Let's Prove The Null Hypothesis

wavoman · Feb 26, 2009 at 2:59 AM

Quote:

Originally Posted by bobsmith /img/forum/go_quote.gif
Its a shame you have decided to run the test using digital cables...by testing digital cables, I think you are giving your well designed test the least "impact" possible.

I agree 100%. We are doing this on purpose. It is just the first in a series of tests. We hope to show "no difference" between the $500+ digital cable and the cheap one. That will debunk a myth, although indeed a myth few here believe in (but some do).

Gotta walk before you can run. I wanted to test the principle of swindles, and 4-way choices, and estimate my likelihood model, etc.

Think of this as training wheels. I have a nice trivial-to-carry well-regarded DAC not doing anything, so testing the CDP ==> DAC connection seemed an easy thing to do at the meet, and I had the uber expensive S/PDIF cable too.

It will be hard for high-end digital cable makers to refute this.

wavoman · Feb 26, 2009 at 3:12 AM

Quote:

Originally Posted by ILikeMusic /img/forum/go_quote.gif
Say you take an already pre-qualified group (such as one might presume the attendees at a Head-Fi meet to be) and they all end up using response number four. In that case there appear to be two possibilities... one, that they do detect a difference but somehow still can't identify which is which, or two, that they are embarrassed to admit to the tester that they can't tell any difference and so simply resort to answer number four. In this way providing a 'way out' (being allowed to answer in the affirmative but still not being required to really demonstrate anything) would seem to serve to enhance response bias rather than eliminate it (?)

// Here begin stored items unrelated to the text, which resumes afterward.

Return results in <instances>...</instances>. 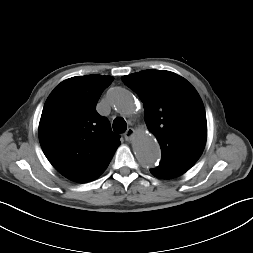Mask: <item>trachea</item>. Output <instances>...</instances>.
<instances>
[{"label":"trachea","instance_id":"3493384b","mask_svg":"<svg viewBox=\"0 0 253 253\" xmlns=\"http://www.w3.org/2000/svg\"><path fill=\"white\" fill-rule=\"evenodd\" d=\"M127 129V123L122 117H117L113 121V130L116 133H124Z\"/></svg>","mask_w":253,"mask_h":253}]
</instances>
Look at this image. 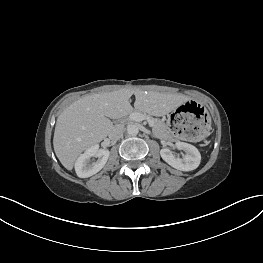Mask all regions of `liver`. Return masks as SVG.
<instances>
[{
  "label": "liver",
  "mask_w": 263,
  "mask_h": 263,
  "mask_svg": "<svg viewBox=\"0 0 263 263\" xmlns=\"http://www.w3.org/2000/svg\"><path fill=\"white\" fill-rule=\"evenodd\" d=\"M132 95H135L134 108L153 116L165 115L188 100L181 94L125 88L81 97L59 115L55 126L54 151L66 169L72 170L83 151L109 135L114 127L109 118H118L132 111L129 102Z\"/></svg>",
  "instance_id": "6515ba94"
}]
</instances>
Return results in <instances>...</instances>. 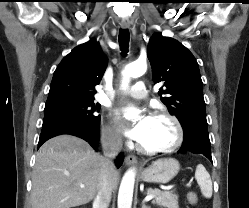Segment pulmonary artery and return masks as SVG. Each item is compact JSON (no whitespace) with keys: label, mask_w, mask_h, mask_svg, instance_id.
I'll return each instance as SVG.
<instances>
[{"label":"pulmonary artery","mask_w":249,"mask_h":208,"mask_svg":"<svg viewBox=\"0 0 249 208\" xmlns=\"http://www.w3.org/2000/svg\"><path fill=\"white\" fill-rule=\"evenodd\" d=\"M120 94L136 99H142L147 96L148 90L144 82L138 81L130 88L121 91Z\"/></svg>","instance_id":"e3ab8cb5"}]
</instances>
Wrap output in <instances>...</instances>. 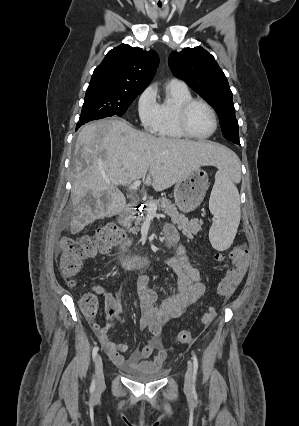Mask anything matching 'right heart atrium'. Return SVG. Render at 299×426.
Listing matches in <instances>:
<instances>
[{"instance_id": "d8ad5b80", "label": "right heart atrium", "mask_w": 299, "mask_h": 426, "mask_svg": "<svg viewBox=\"0 0 299 426\" xmlns=\"http://www.w3.org/2000/svg\"><path fill=\"white\" fill-rule=\"evenodd\" d=\"M137 113L142 126L149 132H155L158 123V103L153 86H148L139 95Z\"/></svg>"}]
</instances>
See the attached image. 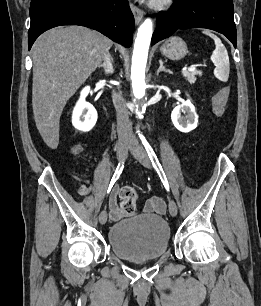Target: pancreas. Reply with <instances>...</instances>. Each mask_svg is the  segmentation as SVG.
Masks as SVG:
<instances>
[{
  "label": "pancreas",
  "instance_id": "1",
  "mask_svg": "<svg viewBox=\"0 0 261 306\" xmlns=\"http://www.w3.org/2000/svg\"><path fill=\"white\" fill-rule=\"evenodd\" d=\"M201 75H202V72H200V71H192V72L185 71V72H183V76L186 78V80L189 83H194L196 81V76H201Z\"/></svg>",
  "mask_w": 261,
  "mask_h": 306
}]
</instances>
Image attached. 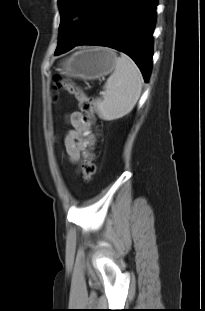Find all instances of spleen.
Here are the masks:
<instances>
[{
    "label": "spleen",
    "instance_id": "spleen-1",
    "mask_svg": "<svg viewBox=\"0 0 205 311\" xmlns=\"http://www.w3.org/2000/svg\"><path fill=\"white\" fill-rule=\"evenodd\" d=\"M115 64L104 85L105 95L94 102L98 115L107 121L129 114L140 98L143 85L142 74L129 56L121 53Z\"/></svg>",
    "mask_w": 205,
    "mask_h": 311
}]
</instances>
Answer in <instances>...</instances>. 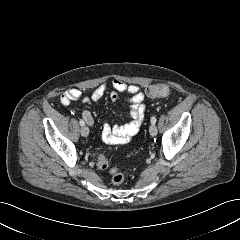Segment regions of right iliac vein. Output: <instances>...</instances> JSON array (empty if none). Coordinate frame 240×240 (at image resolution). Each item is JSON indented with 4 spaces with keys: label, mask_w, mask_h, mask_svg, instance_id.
<instances>
[{
    "label": "right iliac vein",
    "mask_w": 240,
    "mask_h": 240,
    "mask_svg": "<svg viewBox=\"0 0 240 240\" xmlns=\"http://www.w3.org/2000/svg\"><path fill=\"white\" fill-rule=\"evenodd\" d=\"M81 135L84 136V137H87L89 135V129L87 126H83L81 128Z\"/></svg>",
    "instance_id": "63e3f726"
}]
</instances>
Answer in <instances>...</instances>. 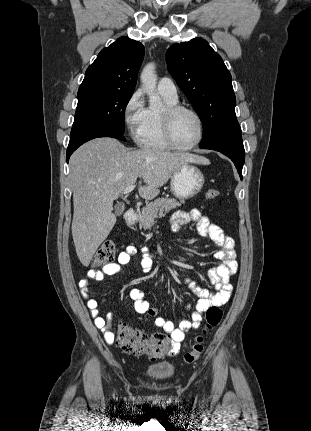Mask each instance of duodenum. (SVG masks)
I'll return each mask as SVG.
<instances>
[{"mask_svg":"<svg viewBox=\"0 0 311 431\" xmlns=\"http://www.w3.org/2000/svg\"><path fill=\"white\" fill-rule=\"evenodd\" d=\"M137 218V211L134 208H129L124 213V221L126 224H132Z\"/></svg>","mask_w":311,"mask_h":431,"instance_id":"410a0bca","label":"duodenum"}]
</instances>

And, if all respondents use answer number four then viewers of the results on both 'sides' will claim foul... either that 'the respondents said that they could hear a difference but you didn't believe them!' or 'none of the respondents proved anything because they couldn't clearly identify one from the other.'

Seems as if you are setting yourself up for the very problems you are trying to prevent..?

You are thinking exactly the way I am ... but follow me to a different conclusion if I can persuade you.

I am giving a way for the repsonse bias -- which comes from tension felt by the Subjects (hereafter "Ss") -- to be channeled to a "less harmful" reply. Think about the same tension during A/B/X testing -- forced to pick "same" or "different", and not being sure, Ss give us polluted answers, and all our statistical tests are wounded, fatally IMO.

I want to pick up the signal if there is one. If everyone answers "difference, but no preference", then we learn very little, EXCEPT for my swindles, which are the most important new wrinkle. Some of my tests present A and A, and B and B -- two identical samples. Now we stratify the Ss by the answers they give here (where we know the truth) -- if there are Ss who say "hey, no difference" reliably on the swindle tests, then the fact they give us response #4 when there is a difference will be a fascinating and well-supported conclusion. On the other hand if the #4 responses are given during the swindles, we know the whole listening experiment with these Ss is a waste.

See how this plays out?

Ilike, I like the way you think (to turn a phrase) -- you are right on top of the real issues here.

nick_charles · Feb 26, 2009 at 4:26 AM

Quote:

Originally Posted by wavoman /img/forum/go_quote.gif
We hope to show "no difference" between the $500+ digital cable and the cheap one.

It will be hard for high-end digital cable makers to refute this.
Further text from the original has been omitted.